Rezension zu Das Lied der Wächter – Das Erwachen – von Thomas Erle

Klappentext 

Seit einem verheerenden Atomunfall vor 16 Jahren gilt der Schwarzwald als unbewohnbar – die Bevölkerung wurde evakuiert und die gesamte Region zur Sperrzone erklärt. Die Menschen waren zunächst verunsichert, haben sich aber nach über einem Jahrzehnt wieder eingerichtet in ihrer heilen Welt. Doch die Regierung spielt seit Jahren ein falsches Spiel. Denn die Gefahr, die in dem verstrahlten Gebiet lauert, ist so viel größer, als sich die Menschen vorstellen können: Eine unerklärliche Kraft scheint alles Leben zu bedrohen …

 

Buchinfos 

 

 

Titel: Das Erwachen – Band 1 – 

Das Lied der Wächter 

Trilogie 

Autor/in: Thomas Erle 

Seiten: 380

Gmeiner Verlag 

 

Meine Meinung 

 

Durch eine Aktion des Verlages bin ich auf das Buch aufmerksam geworden. Der Klappentext hat mich sehr angesprochen und ich war gespannt, auf ein Werk, dass im schönen Schwarzwald spielt.
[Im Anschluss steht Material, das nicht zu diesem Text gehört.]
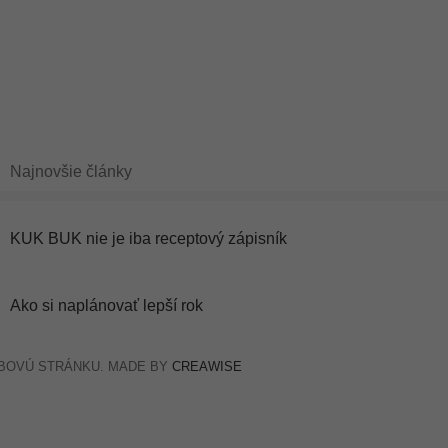
Najnovšie články
KUK BUK nie je iba receptový zápisník
Ako si naplánovať lepší rok
EBOVÚ STRÁNKU. MADE BY
CREAWISE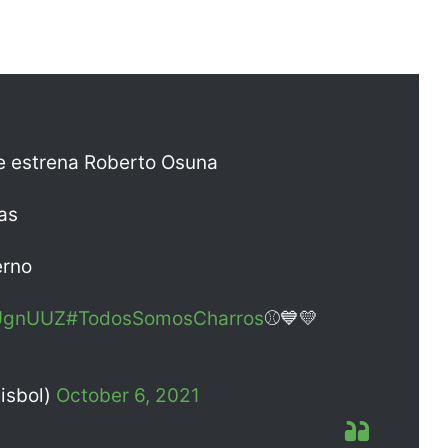
e estrena Roberto Osuna
ras
erno
RUgnUUZ
#TodosSomosCharros
⚾💙💛
isbol)
October 6, 2021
Felix ist kurz vor seinem 16. Geburtstag, eigentlich freut er sich nur noch auf sein Motorrad. Er hat irrsinnig lange darauf gespart. Doch an seinem Geburtstag prasselt die Wahrheit auf ihn ein. Vor 16 Jahren gab es im Schwarzwald einen Atomunfall. Er wohnt direkt an der Sperrzone. Er erhält Unterlagen in denen sein Onkel Informationen sammelt. Die Regierung hat sie alle belogen. Felix Eltern könnten noch leben, mitten in der Sperrzone. Felix muss die Wahrheit herausfinden, also begibt er sich auf eine gefährliche Reise…
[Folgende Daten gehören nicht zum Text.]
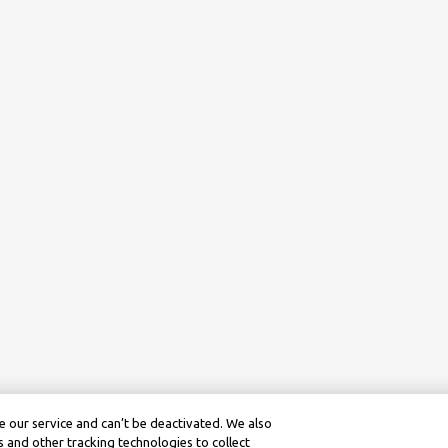
 our service and can’t be deactivated. We also
 and other tracking technologies to collect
Den Stil des Autors mochte ich sehr. Die Atmosphäre ist sehr düster, sehr passend für die Grundidee. Die Wendungen haben mir gut gefallen. Die Beschreibungen des Schwarzwaldes empfand ich für den Leser als verständlich und gut vorzustellen. Wie man vielleicht heraus liest, kommt jetzt mein „Aber“.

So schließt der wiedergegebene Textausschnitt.